Design the amplifier in (a) for a gain of -10. What is the expected 3dB bandwidth? Measure the bandwidth by sweeping the input sinewave frequency. Is there peaking(gain at some frequency higher than the dc gain) in the frequency response? Measure the step response by applying a low frequency square wave. Is there an overshoot?

What happens when there is a capacitance from the inverting terminal of the opamp to ground? Connect larger and larger capacitors and see what happens to the step response and the frequency response. Explain.

Adjust C_p to get the largest bandwidth possible with no peaking in the frequency response. How does this bandwidth compare to the previous case? Explain clearly. Measure the step response and its overshoot, if any.

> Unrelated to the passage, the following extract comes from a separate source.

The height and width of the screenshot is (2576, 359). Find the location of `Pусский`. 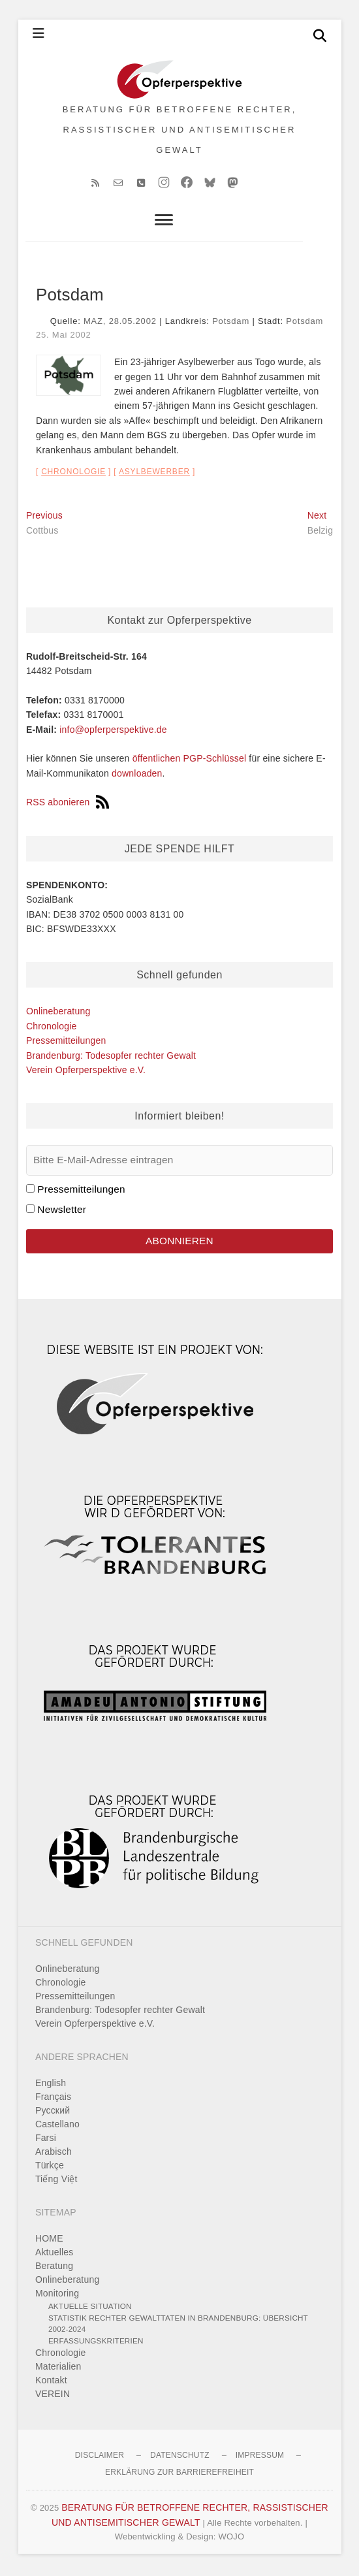

Pусский is located at coordinates (52, 2113). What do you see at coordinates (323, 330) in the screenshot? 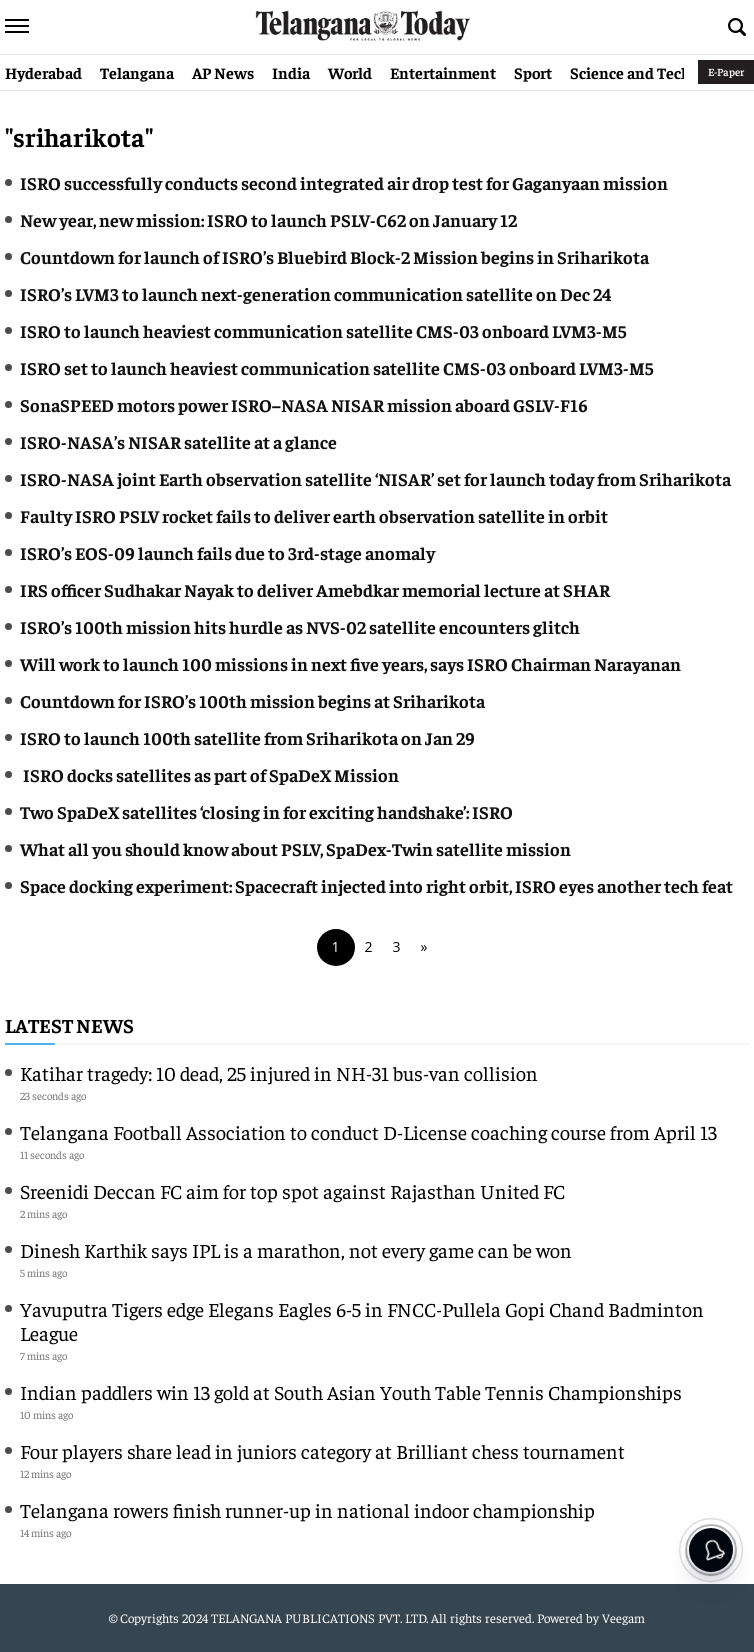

A CMOS inverter biased in its active region behaves like a transconductor ((a) in the above figure) with its positive input grounded. Determine the impedance of an inverter whose output is shorted to its input. Measure the transconductance by forming a voltage divider with this impedance and measuring the voltages v_x and v_y ((b) in the above figure). Do the measurements at 5V, 6V, and 7V supplies. Also note the dc bias voltage of the self biased inverter. How do these transconductance measurements compare to calculated values from the results of the first experiment?

Bias an inverter so that it can be used as a standalone transconductor (as in (a) in the above figure). The lowest input frequency can be assumed to be 100Hz.